Once the images are removed, repeat all of the entries exactly.

── DATA EXCERPTS ──

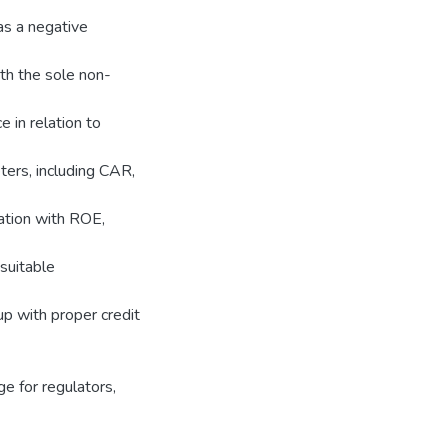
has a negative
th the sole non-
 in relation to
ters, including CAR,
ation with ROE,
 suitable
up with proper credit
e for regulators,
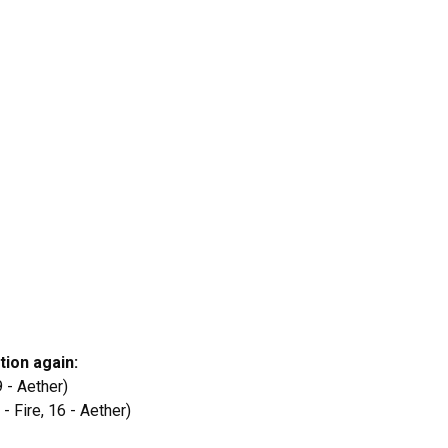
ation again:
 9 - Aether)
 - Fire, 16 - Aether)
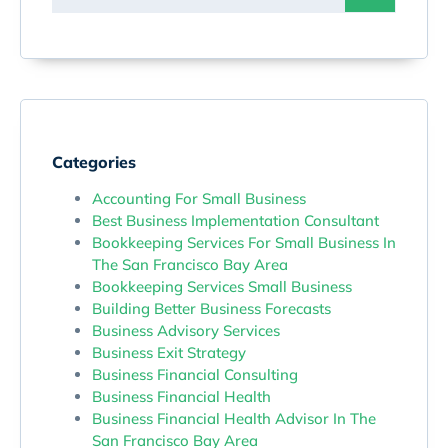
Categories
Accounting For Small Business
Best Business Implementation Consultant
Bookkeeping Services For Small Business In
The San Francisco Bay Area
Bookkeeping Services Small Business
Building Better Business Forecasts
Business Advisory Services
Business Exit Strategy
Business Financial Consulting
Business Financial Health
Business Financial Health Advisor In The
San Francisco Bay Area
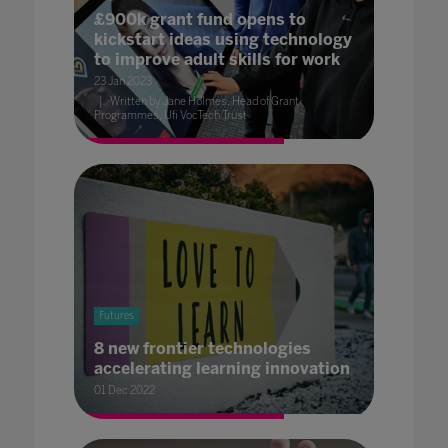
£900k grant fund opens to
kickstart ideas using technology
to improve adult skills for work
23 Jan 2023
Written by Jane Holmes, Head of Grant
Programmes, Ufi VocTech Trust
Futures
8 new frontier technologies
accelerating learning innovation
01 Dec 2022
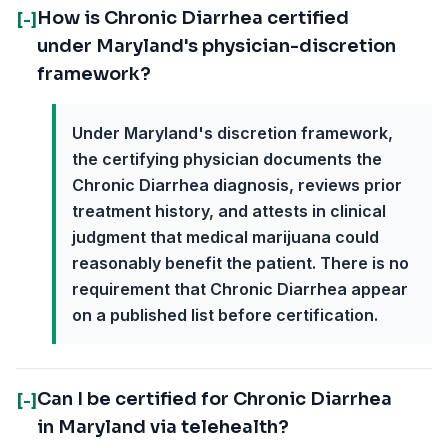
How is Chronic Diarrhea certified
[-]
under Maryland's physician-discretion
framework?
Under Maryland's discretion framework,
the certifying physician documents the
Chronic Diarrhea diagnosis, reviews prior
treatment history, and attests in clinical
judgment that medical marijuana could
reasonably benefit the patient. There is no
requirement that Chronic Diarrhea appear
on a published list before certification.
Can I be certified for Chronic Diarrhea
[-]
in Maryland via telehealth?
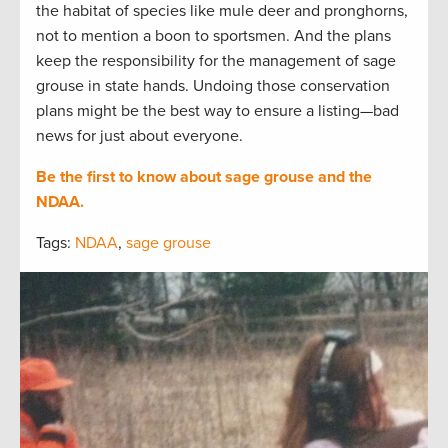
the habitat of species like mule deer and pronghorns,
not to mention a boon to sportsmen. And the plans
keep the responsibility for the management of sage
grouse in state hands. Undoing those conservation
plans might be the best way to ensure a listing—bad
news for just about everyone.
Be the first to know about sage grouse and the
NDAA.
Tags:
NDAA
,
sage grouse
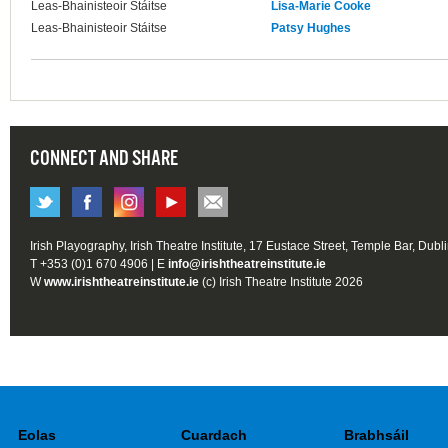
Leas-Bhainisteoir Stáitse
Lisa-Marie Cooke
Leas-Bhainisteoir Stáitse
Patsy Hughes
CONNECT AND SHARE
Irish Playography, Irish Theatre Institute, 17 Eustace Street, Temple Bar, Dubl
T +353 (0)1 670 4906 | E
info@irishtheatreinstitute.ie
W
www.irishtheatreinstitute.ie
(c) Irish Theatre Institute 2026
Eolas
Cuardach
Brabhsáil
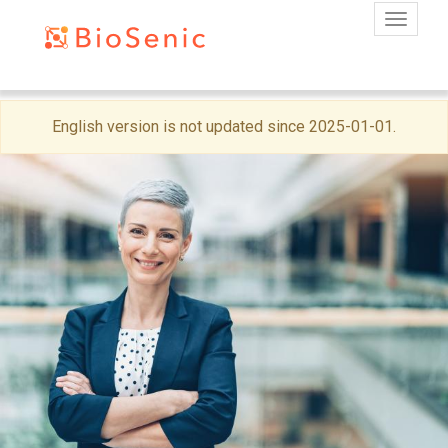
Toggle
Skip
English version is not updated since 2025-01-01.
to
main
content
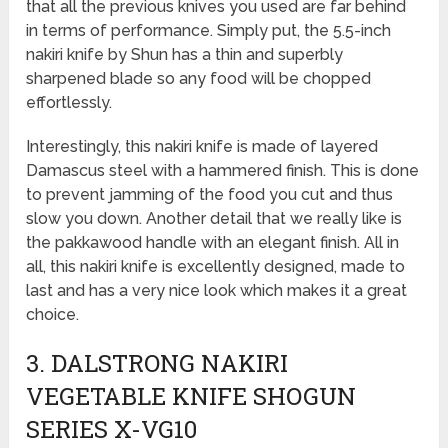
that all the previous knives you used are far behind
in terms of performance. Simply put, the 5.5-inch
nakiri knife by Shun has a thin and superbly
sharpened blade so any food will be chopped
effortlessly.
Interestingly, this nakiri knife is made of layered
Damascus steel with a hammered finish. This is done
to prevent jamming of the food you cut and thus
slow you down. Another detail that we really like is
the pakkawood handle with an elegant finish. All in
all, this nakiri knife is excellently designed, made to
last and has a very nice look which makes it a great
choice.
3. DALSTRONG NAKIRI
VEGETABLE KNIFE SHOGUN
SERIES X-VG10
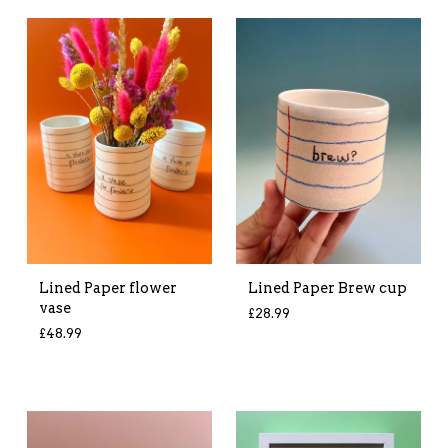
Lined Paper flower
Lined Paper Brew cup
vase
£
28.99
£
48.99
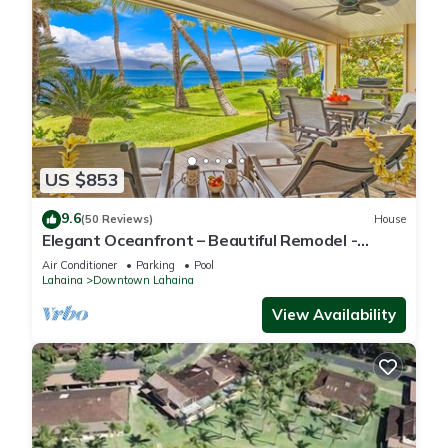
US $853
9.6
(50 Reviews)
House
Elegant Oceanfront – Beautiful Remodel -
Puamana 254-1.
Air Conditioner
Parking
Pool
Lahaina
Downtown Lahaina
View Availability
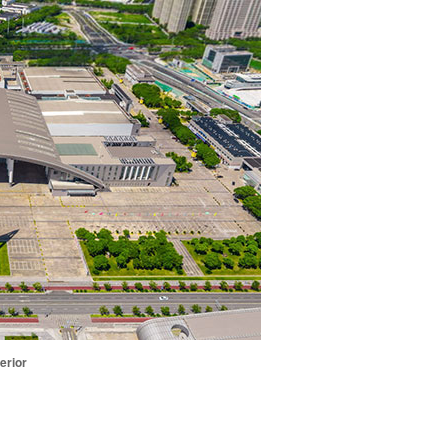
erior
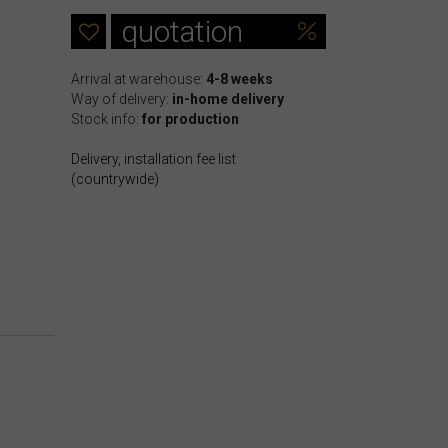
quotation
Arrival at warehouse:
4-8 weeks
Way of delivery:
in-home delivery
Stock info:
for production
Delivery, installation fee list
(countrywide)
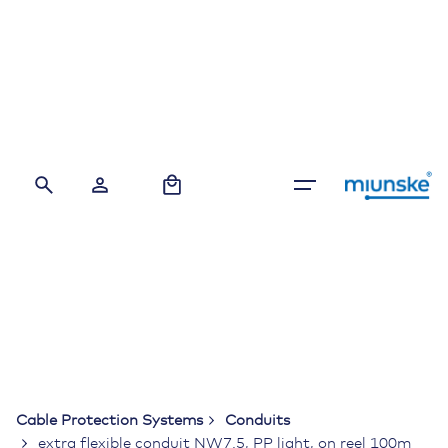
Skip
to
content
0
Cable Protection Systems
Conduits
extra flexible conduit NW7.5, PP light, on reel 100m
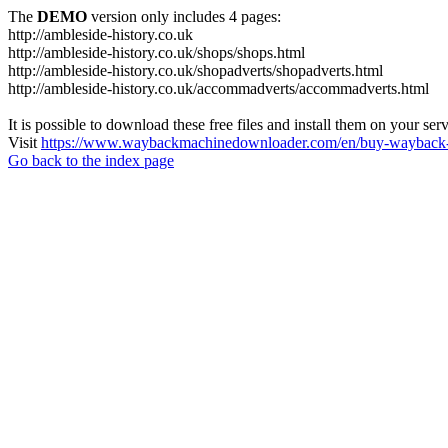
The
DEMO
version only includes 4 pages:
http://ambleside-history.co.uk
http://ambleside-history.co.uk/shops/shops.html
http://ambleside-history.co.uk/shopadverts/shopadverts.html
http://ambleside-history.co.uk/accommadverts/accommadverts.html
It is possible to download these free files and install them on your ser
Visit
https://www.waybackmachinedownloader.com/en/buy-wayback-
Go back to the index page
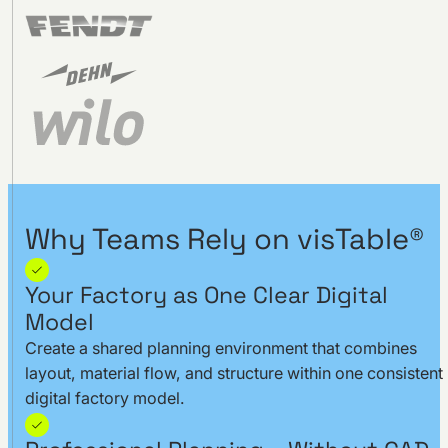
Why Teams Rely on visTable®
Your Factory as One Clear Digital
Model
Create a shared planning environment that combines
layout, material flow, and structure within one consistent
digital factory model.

───

### [WRITTEN REPLY]
has a negative
th the sole non-
 in relation to
ters, including CAR,
ation with ROE,
 suitable
up with proper credit
e for regulators,
ation again:
 9 - Aether)
 - Fire, 16 - Aether)
Categories
Accounting For Small Business
Best Business Implementation Consultant
Bookkeeping Services For Small Business In
The San Francisco Bay Area
Bookkeeping Services Small Business
Building Better Business Forecasts
Business Advisory Services
Business Exit Strategy
Business Financial Consulting
Business Financial Health
Business Financial Health Advisor In The
San Francisco Bay Area
£900k grant fund opens to
kickstart ideas using technology
to improve adult skills for work
23 Jan 2023
Written by Jane Holmes, Head of Grant
Programmes, Ufi VocTech Trust
Futures
8 new frontier technologies
accelerating learning innovation
01 Dec 2022
How is Chronic Diarrhea certified
[-]
under Maryland's physician-discretion
framework?
Under Maryland's discretion framework,
the certifying physician documents the
Chronic Diarrhea diagnosis, reviews prior
treatment history, and attests in clinical
judgment that medical marijuana could
reasonably benefit the patient. There is no
requirement that Chronic Diarrhea appear
on a published list before certification.
Can I be certified for Chronic Diarrhea
[-]
in Maryland via telehealth?
the habitat of species like mule deer and pronghorns,
not to mention a boon to sportsmen. And the plans
keep the responsibility for the management of sage
grouse in state hands. Undoing those conservation
plans might be the best way to ensure a listing—bad
news for just about everyone.
Be the first to know about sage grouse and the
NDAA.
Tags:
NDAA
,
sage grouse
Leas-Bhainisteoir Stáitse
Lisa-Marie Cooke
Leas-Bhainisteoir Stáitse
Patsy Hughes
CONNECT AND SHARE
Irish Playography, Irish Theatre Institute, 17 Eustace Street, Temple Bar, Dubl
T +353 (0)1 670 4906 | E
info@irishtheatreinstitute.ie
W
www.irishtheatreinstitute.ie
(c) Irish Theatre Institute 2026
Eolas
Cuardach
Brabhsáil
Toggle
Skip
English version is not updated since 2025-01-01.
to
main
content
that all the previous knives you used are far behind
in terms of performance. Simply put, the 5.5-inch
nakiri knife by Shun has a thin and superbly
sharpened blade so any food will be chopped
effortlessly.
Interestingly, this nakiri knife is made of layered
Damascus steel with a hammered finish. This is done
to prevent jamming of the food you cut and thus
slow you down. Another detail that we really like is
the pakkawood handle with an elegant finish. All in
all, this nakiri knife is excellently designed, made to
last and has a very nice look which makes it a great
choice.
3. DALSTRONG NAKIRI
VEGETABLE KNIFE SHOGUN
SERIES X-VG10
Lined Paper flower
Lined Paper Brew cup
vase
£
28.99
£
48.99
US $853
9.6
(50 Reviews)
House
Elegant Oceanfront – Beautiful Remodel -
Puamana 254-1.
Air Conditioner
Parking
Pool
Lahaina
Downtown Lahaina
View Availability
erior
quotation
Arrival at warehouse:
4-8 weeks
Way of delivery:
in-home delivery
Stock info:
for production
Delivery, installation fee list
(countrywide)
Skip
to
content
0
Cable Protection Systems
Conduits
extra flexible conduit NW7.5, PP light, on reel 100m
The
DEMO
version only includes 4 pages:
http://ambleside-history.co.uk
http://ambleside-history.co.uk/shops/shops.html
http://ambleside-history.co.uk/shopadverts/shopadverts.html
http://ambleside-history.co.uk/accommadverts/accommadverts.html
It is possible to download these free files and install them on your ser
Visit
https://www.waybackmachinedownloader.com/en/buy-wayback-
Go back to the index page
Why Teams Rely on visTable®
Your Factory as One Clear Digital
Model
Create a shared planning environment that combines
layout, material flow, and structure within one consistent
digital factory model.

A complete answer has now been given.